I sysadmin a number of sites one of which is www.gnu.org. We have been getting a significant amount of DDoS abuse on our server infrastructure since August which has been taking our website offline if it goes unchecked. Your CI/CD process is not what I am referring to, but this CI/CD pipeline of your users is nearly indistinguishable from the other attacks as far as system resources go and it is not helping at this time. While blocking the attackers, I also blocked several of these unidentified Java user-agents as I see them as well as rate-limiting. Related: mojohaus/license-maven-plugin#595
Looking in the logs, I saw 327,507 requests that include Java/ in their user-agent field every one that I found is reading a license page. ~55,424 are from the last 24 hours.

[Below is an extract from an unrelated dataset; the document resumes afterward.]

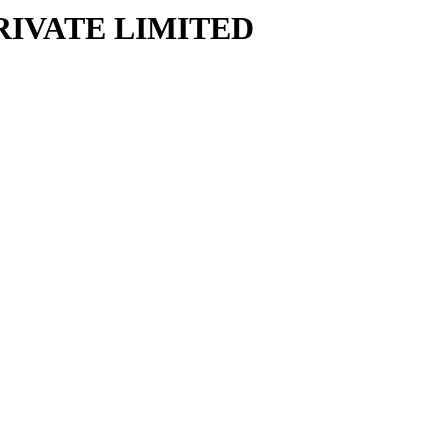
RIVATE LIMITED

I would recommend providing contact information for your automation in the user-agent string as I would have reached out months ago. I believe the user-agent string just says some variation of Java and not much else. Please add identifying information such as the name of the plugin and contact information for the organization running the check. The standard way to do this might look like this: Java/23.0.1 (https://www.mojohaus.org/license-maven-plugin/; mailto: cicd@company.com) I would have reached out to this project earlier if your user-agent string contained contact information. Using the scream test, I had to keep asking netops people that complained about getting blocked until someone told me the name of the tool.
Can you rework the logic with these pipelines to be more gentle on our servers? The reason that I ask is that we self-host all of our infrastructure and we do not have the system resources to provide the kind of load these CI/CD jobs are asking for in addition to the regular load that is required to serve our webpages and the attacks.

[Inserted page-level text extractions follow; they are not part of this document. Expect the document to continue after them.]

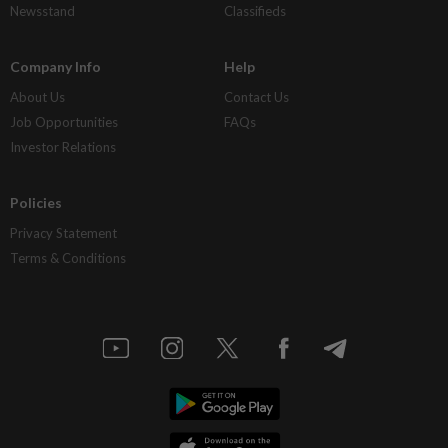
Newsstand
Classifieds
Company Info
Help
About Us
Contact Us
Job Opportunities
FAQs
Investor Relations
Policies
Privacy Statement
Terms & Conditions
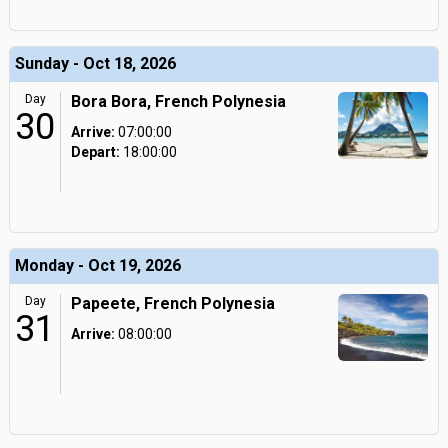
Sunday - Oct 18, 2026
Day
Bora Bora, French Polynesia
30
Arrive:
07:00:00
Depart:
18:00:00
Monday - Oct 19, 2026
Day
Papeete, French Polynesia
31
Arrive:
08:00:00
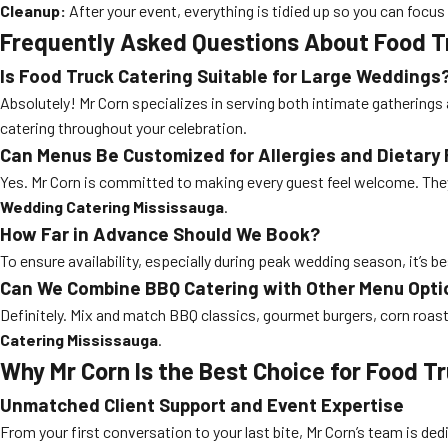
Cleanup:
After your event, everything is tidied up so you can focus
Frequently Asked Questions About Food T
Is Food Truck Catering Suitable for Large Weddings
Absolutely! Mr Corn specializes in serving both intimate gatherings 
catering throughout your celebration.
Can Menus Be Customized for Allergies and Dietary 
Yes. Mr Corn is committed to making every guest feel welcome. They
Wedding Catering Mississauga
.
How Far in Advance Should We Book?
To ensure availability, especially during peak wedding season, it’s b
Can We Combine BBQ Catering with Other Menu Opti
Definitely. Mix and match BBQ classics, gourmet burgers, corn roast,
Catering Mississauga
.
Why Mr Corn Is the Best Choice for Food 
Unmatched Client Support and Event Expertise
From your first conversation to your last bite, Mr Corn’s team is de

Proposed method 1: A cronjob or process could locally mirror or cache the pages you want to view once per day and all of the CI/CD pipelines could check the internal resource instead of reaching out to our servers several times each day. I said once per day, but really once per week or month would probably be more than enough since these pages do not change often.
Proposed method 2: Instead of mirroring or caching several pages on the site, you could locally store the repository that the site is generated from and the CI/CD pipelines could check that file served locally. With a cronjob or process, you could update the local repository. Updating the repository every so often would require the least amount of resources for the both of us. You could then build the site locally and serve that on internal infrastructure so that no logic would need to be changed with the check. This is ultimately the best way.
I have fail2ban helping out with this issue for me.